The Post-Gazette reports on the devil weed. For a little pull-quote scaremongering, they go to the local color:
"I'm not surprised that the use has stopped declining," said Holly Martin, chief operating officer at Greenbriar Treatment Center, an adult rehabilitation center in Washington, Pa., with facilities throughout the Pittsburgh area.Now I bear a bit of a personal grudge against the Greenbriar and its patent-medicine peddlers. My late brother spent some time in a Greenbriar residential facility before he died. He might as well have gone to a chiropractor for a broken spine. A hotbed of disgrace and recidivism, organizations like the Greenbriar are wormy parasites on the prison and insurance industries, catering to down-and-outs on early release, spouse-abusers on strict probation, and kids like my brother, whose family-funded insurance provides a nice incremental revenue stream. As a model of healing, these centers are quakery in its purest form, combining fast detox with bowdlerized twelve-step-ism, the former presuming that temporary abstinence is an act of willful change rather than mere time-biding, the latter turning the rigor of self-directed recovery into hortatory group-meeting feel-goodism.
"We're seeing more and more younger folks who are admitting to using" marijuana, she said. These younger adults usually range in age from 18 to 25, and many behave as though using marijuana is not that serious.
"People don't see it as a big deal," she said. "That's the thing that's the scariest."

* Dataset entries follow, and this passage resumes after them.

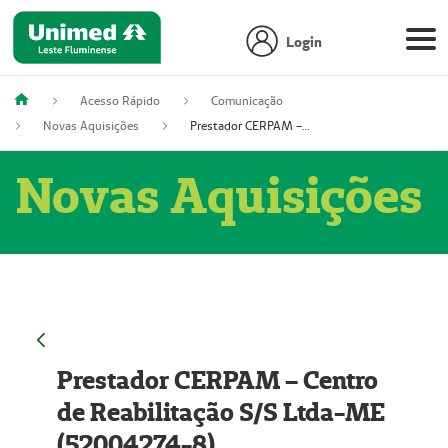
Login
Acesso Rápido
Comunicação
Novas Aquisições
Prestador CERPAM – Centro de Reabilitação S/S Ltda-ME (52004274-8)
Novas Aquisições
Prestador CERPAM – Centro
de Reabilitação S/S Ltda-ME
(52004274-8)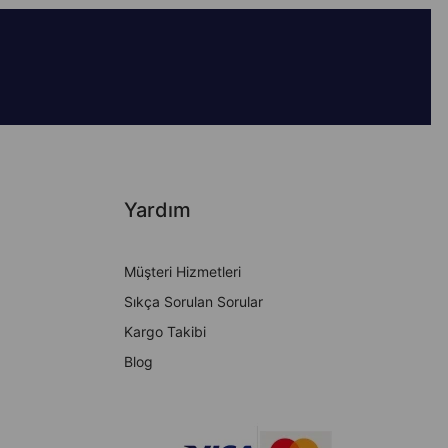
Yardım
Müşteri Hizmetleri
Sıkça Sorulan Sorular
Kargo Takibi
Blog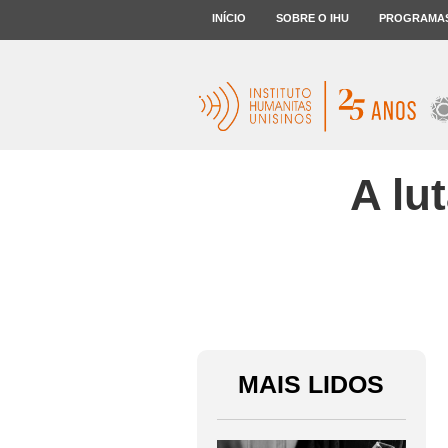
INÍCIO
SOBRE O IHU
PROGRAMA
A lu
MAIS LIDOS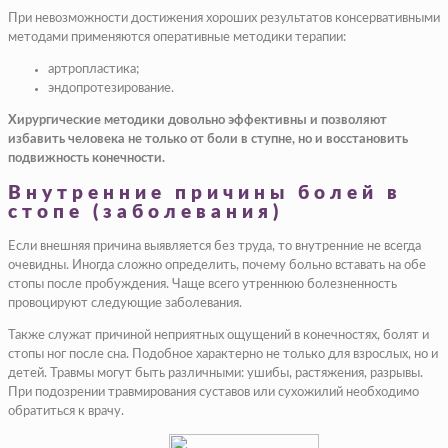
При невозможности достижения хороших результатов консервативными
методами применяются оперативные методики терапии:
артропластика;
эндопротезирование.
Хирургические методики довольно эффективны и позволяют
избавить человека не только от боли в ступне, но и восстановить
подвижность конечности.
Внутренние причины болей в
стопе (заболевания)
Если внешняя причина выявляется без труда, то внутренние не всегда
очевидны. Иногда сложно определить, почему больно вставать на обе
стопы после пробуждения. Чаще всего утреннюю болезненность
провоцируют следующие заболевания.
Также служат причиной неприятных ощущений в конечностях, болят и
стопы ног после сна. Подобное характерно не только для взрослых, но и
детей. Травмы могут быть различными: ушибы, растяжения, разрывы.
При подозрении травмирования суставов или сухожилий необходимо
обратиться к врачу.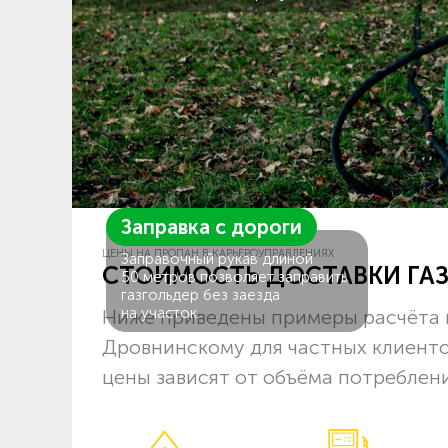
Заправка с дороги
ЦЕНЫ НА ПРОПАН В КАРЬЕРОУПРАВЛЕНИЯХ
Заправочный рукав длиной
СТОИМОСТЬ ДОСТАВКИ ГА
50 метров позволяет заправить
газгольдер без заезда
на участок.
Ниже приведены примеры расчёта 
Дровнинскому для частных клиенто
цены зависят от объёма потреблени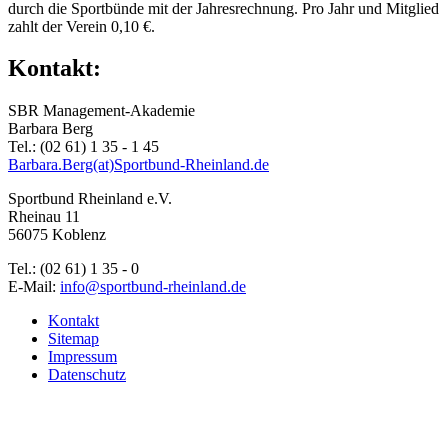
durch die Sportbünde mit der Jahresrechnung. Pro Jahr und Mitglied
zahlt der Verein 0,10 €.
Kontakt:
SBR Management-Akademie
Barbara Berg
Tel.: (02 61) 1 35 - 1 45
Barbara.Berg(at)Sportbund-Rheinland.de
Sportbund Rheinland e.V.
Rheinau 11
56075 Koblenz
Tel.: (02 61) 1 35 - 0
E-Mail:
info@sportbund-rheinland.de
Kontakt
Sitemap
Impressum
Datenschutz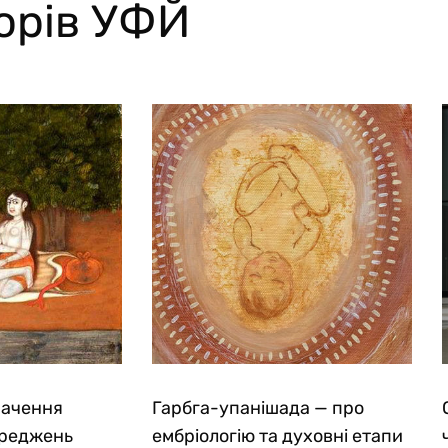
торів УФЙ
начення
Гарбга-упанішада — про
ереджень
ембріологію та духовні етапи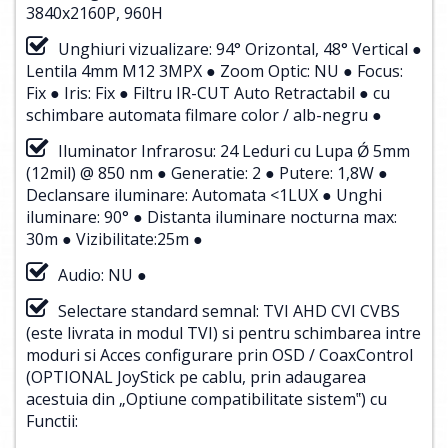
3840x2160P, 960H
Unghiuri vizualizare: 94° Orizontal, 48° Vertical ●
Lentila 4mm M12 3MPX ● Zoom Optic: NU ● Focus:
Fix ● Iris: Fix ● Filtru IR-CUT Auto Retractabil ● cu
schimbare automata filmare color / alb-negru ●
Iluminator Infrarosu: 24 Leduri cu Lupa Ǿ 5mm
(12mil) @ 850 nm ● Generatie: 2 ● Putere: 1,8W ●
Declansare iluminare: Automata <1LUX ● Unghi
iluminare: 90° ● Distanta iluminare nocturna max:
30m ● Vizibilitate:25m ●
Audio: NU ●
Selectare standard semnal: TVI AHD CVI CVBS
(este livrata in modul TVI) si pentru schimbarea intre
moduri si Acces configurare prin OSD / CoaxControl
(OPTIONAL JoyStick pe cablu, prin adaugarea
acestuia din „Optiune compatibilitate sistem‟) cu
Functii:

While I personally find the sometimes strident book-thumping of the more vocal twelve-step proponents off-putting and think that Crispin's insights (which I've linked before) into both the strengths and the contradictions of AA ands its brethren are fairly spot on, I want to emphasize a separate praisworthy point about these programs, aside from Crispin's very true note about their admirably anarchist organization: they are not advocates. In part, this is a necessary function (lack of function?) of their innate anarchy. Without leaders and spokespeople, without a capital-O Organization, without a governing body or a system of overall consensus, the program can generate no positions. But I think it worth mentioning nonetheless that AA and NA and al-Anon and others are not prohibitionist. They assume the existence of drugs and alcohol. They do not presume that anyone who drinks is an alcoholic or that anyone who uses drugs is an addict; they do not lament the existence of drugs and alcohol anymore than overeaters anonymous laments the existence of food or gravity.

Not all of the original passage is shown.